# Unexpected colourful visitor



## Lambo (Oct 9, 2006)

Hi all, just had a kingfisher fly into our patio doors, I managed to retreive it before the cat pounced. I released it over a nearby pond, thankfully it flew away ok.
We have lived here around 25 years and have only ever caught a brief glimpse of a kingfisher a couple of years ago now, we're chuffed to bits, cheers, Paul.


----------



## trevorf (May 16, 2005)

Beautiful little birds, well done for rescuing it   

Trevor


----------



## wakk44 (Jun 15, 2006)

Nice one Paul,

They are one of my favourite birds and quite spectacular in flight,in the sun they are like a really bright,electric blue. 

I was fortunate to watch a pair diving into the river a couple of days ago whilst out fishing.

They hit the water at a fair speed and almost invariably came up with a small fish in their beak.Nature at it's best.

Steve


----------



## Pusser (May 9, 2005)

They normally have a heart attack if I pick birds up but I can see it must be disturbing for them being handled by a monster. 

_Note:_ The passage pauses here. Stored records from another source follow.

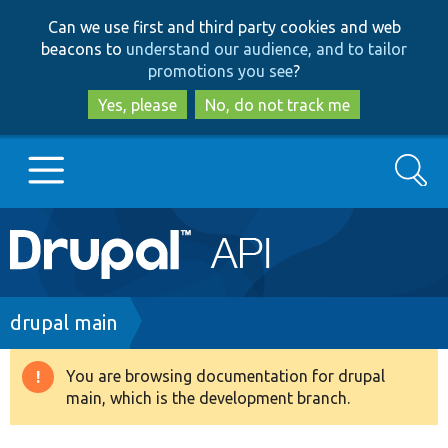
Skip
Skip
Can we use first and third party cookies and web
to
to
beacons to
understand our audience, and to tailor
main
search
promotions you see
?
content
Yes, please
No, do not track me
Search
Main
Go to Drupal.org
navigation
Drupal 7
Breadcrumb
drupal main
Drupal 8+
You are browsing documentation for drupal
Warning
main, which is the development branch.
message
Other projects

We had a kingfisher who used to dine on my gold fish but since he and Eva Heron ate them all, I have not restocked and thus have not seen him or her since. At least not in my garden. Sometimes I wonder if I ought to get some goldfish in to help these birds during winter months but I don't like seeing live fish disappear down birds throats so a bit of a quandry for me.


----------